Nils Goroll (@slink@fosstodon.org)

In the context of the latest #microsoft #breach https://msrc.microsoft.com/blog/2023/07/microsoft-mitigates-china-based-threat-actor-storm-0558-targeting-of-customer-email/ : We run a daily job checking azure jwks from https://login.microsoftonline.com/<AUD>/discovery/v2.0/keys into git. Here's the history of key ids added and removed since 2022-12-05 (- removed, + added): 2023-06-01: -"nOo3ZDrODXEK1jKWhXslHR_KXEg" 2023-06-02: +"nOo3ZDrODXEK1jKWhXslHR_KXEg" 2023-06-03: -"nOo3ZDrODXEK1jKWhXslHR_KXEg" 2023-06-22: -"l3sQ-50cCH4xBVZLHTGwnSR7680" 2023-07-13: -"Mr5-AUibfBii7Nd1jBebaxboXW0" more in 🧵#infosec

Fosstodon
@slink @GossiTheDog Hmm so they aren't actually rotating just removing abused ones as if they attacker didn't grab them all.
@GossiTheDog They have been doing it since 1975. What's new? Only the language used and Gates' whiny voice isn't there anymore.
@GossiTheDog
Maybe E5 was too expensive and they just don't have logs.
@GossiTheDog What does this tell us that we didn't already know? Is it just the IoCs, or are there other new and helpful details?
@dangoodin from a reporting point of view I don't think anything new, but good from customer point of view as it gives new things to look at

@GossiTheDog @dangoodin did we know this little tidbit before?

"Though the key was intended only for MSA accounts, a validation issue allowed this key to be trusted for signing Azure AD tokens. This issue has been corrected."

@GossiTheDog I have been on the sidelines when it comes to this event, but my impression has been that Microsoft is dancing around the precise role of its own cloud service in this breach. It's a vulnerability in their own cloud service. that is the root cause, yes? If so, shouldn't Microsoft say that?
@GossiTheDog As Will notes, they say the "issue" has been corrected, when, in fact, the thing that has been corrected is a zeroday. They also reference consumer accounts in the "public cloud," when they should say OWA accounts. Do you agree with my read of today's post?

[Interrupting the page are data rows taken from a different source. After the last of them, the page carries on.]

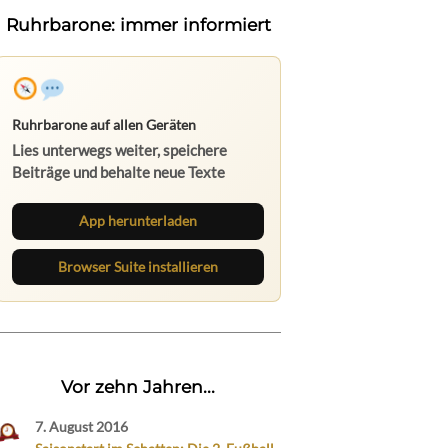
Ruhrbarone: immer informiert
Ruhrbarone auf allen Geräten
Lies unterwegs weiter, speichere
Beiträge und behalte neue Texte
direkt im Browser im Blick.
App herunterladen
Browser Suite installieren
Vor zehn Jahren...
7. August 2016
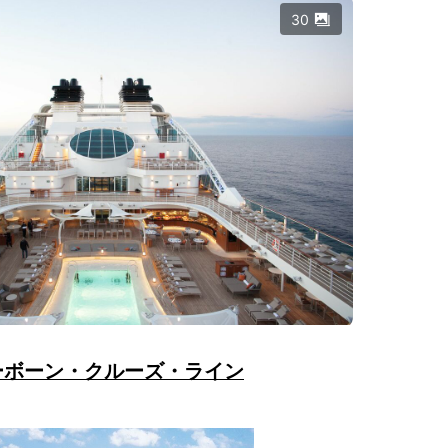
30
ーボーン・クルーズ・ライン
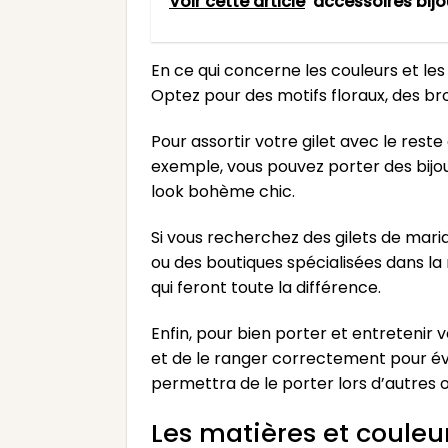
Voir cette article
accessoires bij
En ce qui concerne les couleurs et les 
Optez pour des motifs floraux, des bro
Pour assortir votre gilet avec le rest
exemple, vous pouvez porter des bijou
look bohème chic.
Si vous recherchez des gilets de mar
ou des boutiques spécialisées dans la
qui feront toute la différence.
Enfin, pour bien porter et entretenir 
et de le ranger correctement pour évi
permettra de le porter lors d’autres 
Les matières et couleu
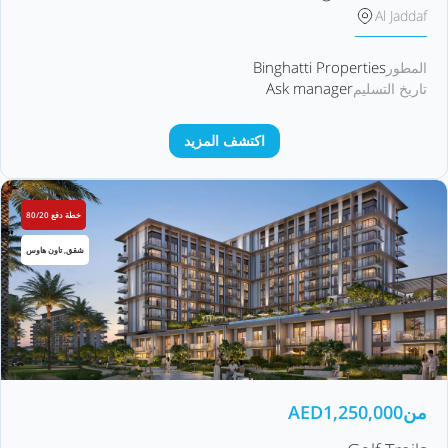
Al Jaddaf
Binghatti Properties
المطور
Ask manager
تاريخ التسليم
اكتشف المزيد
خطة دفع 80/20
شقق, تاون هاوس
من
1,250,000
AED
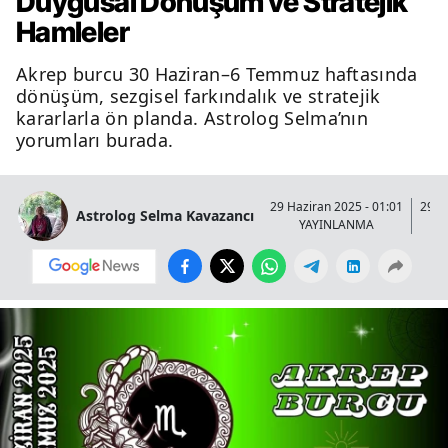
Duygusal Dönüşüm ve Stratejik
Hamleler
Akrep burcu 30 Haziran–6 Temmuz haftasında
dönüşüm, sezgisel farkındalık ve stratejik
kararlarla ön planda. Astrolog Selma’nın
yorumları burada.
29 Haziran 2025 - 01:01
29 H
Astrolog Selma Kavazancı
YAYINLANMA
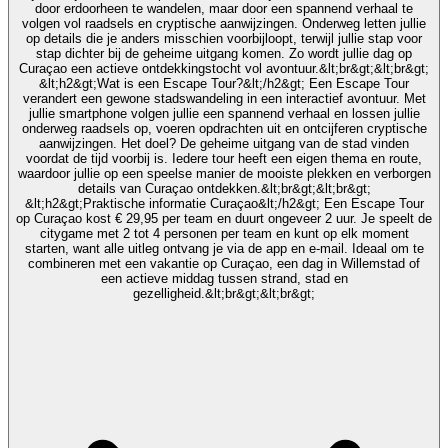
door erdoorheen te wandelen, maar door een spannend verhaal te
volgen vol raadsels en cryptische aanwijzingen. Onderweg letten jullie
op details die je anders misschien voorbijloopt, terwijl jullie stap voor
stap dichter bij de geheime uitgang komen. Zo wordt jullie dag op
Curaçao een actieve ontdekkingstocht vol avontuur.&lt;br&gt;&lt;br&gt;
&lt;h2&gt;Wat is een Escape Tour?&lt;/h2&gt; Een Escape Tour
verandert een gewone stadswandeling in een interactief avontuur. Met
jullie smartphone volgen jullie een spannend verhaal en lossen jullie
onderweg raadsels op, voeren opdrachten uit en ontcijferen cryptische
aanwijzingen. Het doel? De geheime uitgang van de stad vinden
voordat de tijd voorbij is. Iedere tour heeft een eigen thema en route,
waardoor jullie op een speelse manier de mooiste plekken en verborgen
details van Curaçao ontdekken.&lt;br&gt;&lt;br&gt;
&lt;h2&gt;Praktische informatie Curaçao&lt;/h2&gt; Een Escape Tour
op Curaçao kost € 29,95 per team en duurt ongeveer 2 uur. Je speelt de
citygame met 2 tot 4 personen per team en kunt op elk moment
starten, want alle uitleg ontvang je via de app en e-mail. Ideaal om te
combineren met een vakantie op Curaçao, een dag in Willemstad of
een actieve middag tussen strand, stad en
gezelligheid.&lt;br&gt;&lt;br&gt;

@dangoodin I don't think Microsoft ever acknowledges vulnerabilities in their cloud services (also there's no CVEs for cloud), and you don't say breach at Microsoft.

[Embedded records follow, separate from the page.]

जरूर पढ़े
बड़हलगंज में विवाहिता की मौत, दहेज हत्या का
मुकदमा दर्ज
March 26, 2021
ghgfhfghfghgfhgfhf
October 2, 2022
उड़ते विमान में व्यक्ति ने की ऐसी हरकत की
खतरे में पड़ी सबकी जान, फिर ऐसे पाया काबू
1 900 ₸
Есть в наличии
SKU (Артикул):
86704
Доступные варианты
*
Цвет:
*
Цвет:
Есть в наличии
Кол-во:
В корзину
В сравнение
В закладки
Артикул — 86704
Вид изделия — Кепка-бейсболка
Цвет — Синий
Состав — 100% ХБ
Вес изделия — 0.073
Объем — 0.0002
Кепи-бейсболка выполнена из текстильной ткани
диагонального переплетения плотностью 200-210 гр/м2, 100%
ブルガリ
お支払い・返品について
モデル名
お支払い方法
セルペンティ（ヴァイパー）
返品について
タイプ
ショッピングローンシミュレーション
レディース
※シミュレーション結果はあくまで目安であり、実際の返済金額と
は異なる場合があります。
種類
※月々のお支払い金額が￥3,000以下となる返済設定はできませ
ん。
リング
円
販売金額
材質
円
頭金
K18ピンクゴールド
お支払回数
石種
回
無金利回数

So if you Ctrl+F I doubt you will find vulnerability or breach in relation to Microsoft.

They did say "exploit" in the original MSRC blog in relation to Microsoft's cloud services, and you exploit a vulnerability. So I think it's fair to say that, yes, they had vuln(s).

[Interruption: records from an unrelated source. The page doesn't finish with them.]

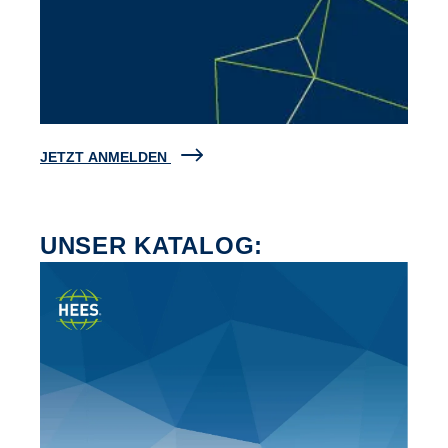
JETZT ANMELDEN
UNSER KATALOG:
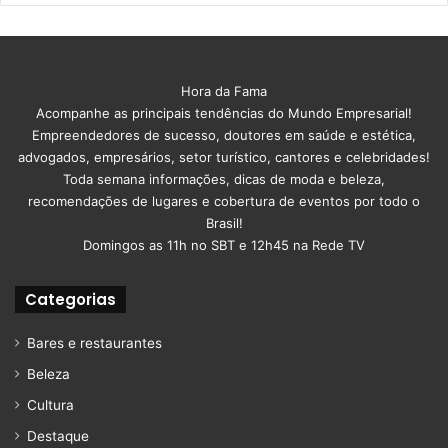
Hora da Fama
Acompanhe as principais tendências do Mundo Empresarial!
Empreendedores de sucesso, doutores em saúde e estética,
advogados, empresários, setor turístico, cantores e celebridades!
Toda semana informações, dicas de moda e beleza,
recomendações de lugares e cobertura de eventos por todo o
Brasil!
Domingos as 11h no SBT e 12h45 na Rede TV
Categorias
Bares e restaurantes
Beleza
Cultura
Destaque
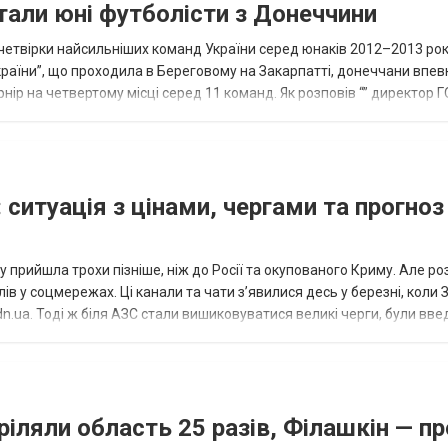
тали юні футболісти з Донеччини
етвірки найсильніших команд України серед юнаків 2012–2013 рок
країни”, що проходила в Береговому на Закарпатті, донеччани впе
нір на четвертому місці серед 11 команд. Як розповів “” директор Г
исло, цей результат м...
 ситуація з цінами, чергами та прогноз
 прийшла трохи пізніше, ніж до Росії та окупованого Криму. Але р
в у соцмережах. Ці канали та чати з’явилися десь у березні, коли
.ua. Тоді ж біля АЗС стали вишиковуватися великі черги, були вве
...
ріляли область 25 разів, Філашкін — пр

@GossiTheDog Yeah, but the earlier post says only that the threat actor "exploited a token validation issue to impersonate Azure AD users and gain access to enterprise mail." Microsoft never says whose "issue" it was.
@dangoodin @GossiTheDog surely Azure AD isn't letting anyone else perform token validation on their behalf?
@dangoodin it is Microsoft’s issue. They are the only party that validate Azure AD tokens.
@GossiTheDog and they mention a "validation error in Microsoft code" which has since been fixed.

@dangoodin
@dangoodin @GossiTheDog Honestly the IoCs are a substantial addition to this case. I'm pleasantly surprised, I thought they would never publish them.
@GossiTheDog uhhhhhhmmmmm…why would they do this?
@deepthoughts10 @GossiTheDog Maybe you can buy additional logs per entry as an add-on just like with Teams Chat scanning?
@GossiTheDog Could we also not charge extra for BitLocker? All editions of Windows must include FDE
@GossiTheDog I think this is a very important issue. #microsoft365 should include security logs in every license for free. Because otherwise they knowingly sell an insecurable system.
#gdpr basic rights for customers.

@GossiTheDog given how much Azure fraud is a result of credential stuffing, I’ve long argued that MSFT might very well save money by taking the account protection features currently gated by E3/E5/AAD P1/P2 and making them free for everyone.

Even if they didn’t save money on that, like you said: they could afford it.

@GossiTheDog I *hate* using security features as an upsell opportunity instead of a baseline requirement. Years ago Auth0 quoted us more for 2FA for identity users - I pushed back hard (and made it clear that they would be named in any breach comms), and they capitulated.